> _Problem to work on_
In the material below, the lines to reproduce exactly are the one containing "décembre 2025" and all lines after it through the last.

> _Information given_
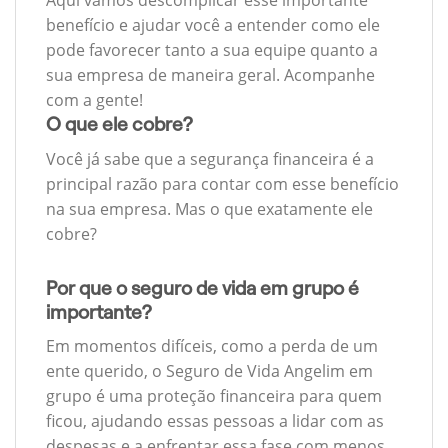
Aqui vamos descomplicar esse importante
benefício e ajudar você a entender como ele
pode favorecer tanto a sua equipe quanto a
sua empresa de maneira geral. Acompanhe
com a gente!
O que ele cobre?
Você já sabe que a segurança financeira é a
principal razão para contar com esse benefício
na sua empresa. Mas o que exatamente ele
cobre?
Por que o seguro de vida em grupo é
importante?
Em momentos difíceis, como a perda de um
ente querido, o Seguro de Vida Angelim em
grupo é uma proteção financeira para quem
ficou, ajudando essas pessoas a lidar com as
despesas e a enfrentar essa fase com menos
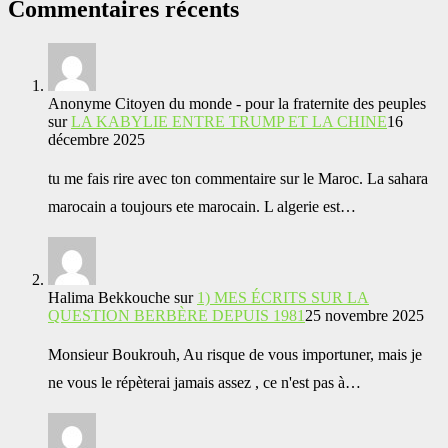
Commentaires récents
Anonyme Citoyen du monde - pour la fraternite des peuples
sur
LA KABYLIE ENTRE TRUMP ET LA CHINE
16
décembre 2025
tu me fais rire avec ton commentaire sur le Maroc. La sahara
marocain a toujours ete marocain. L algerie est…
Halima Bekkouche
sur
1) MES ÉCRITS SUR LA
QUESTION BERBÈRE DEPUIS 1981
25 novembre 2025
Monsieur Boukrouh, Au risque de vous importuner, mais je
ne vous le répèterai jamais assez , ce n'est pas à…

> _Solution to the exercise_
décembre 2025
tu me fais rire avec ton commentaire sur le Maroc. La sahara
marocain a toujours ete marocain. L algerie est…
Halima Bekkouche
sur
1) MES ÉCRITS SUR LA
QUESTION BERBÈRE DEPUIS 1981
25 novembre 2025
Monsieur Boukrouh, Au risque de vous importuner, mais je
ne vous le répèterai jamais assez , ce n'est pas à…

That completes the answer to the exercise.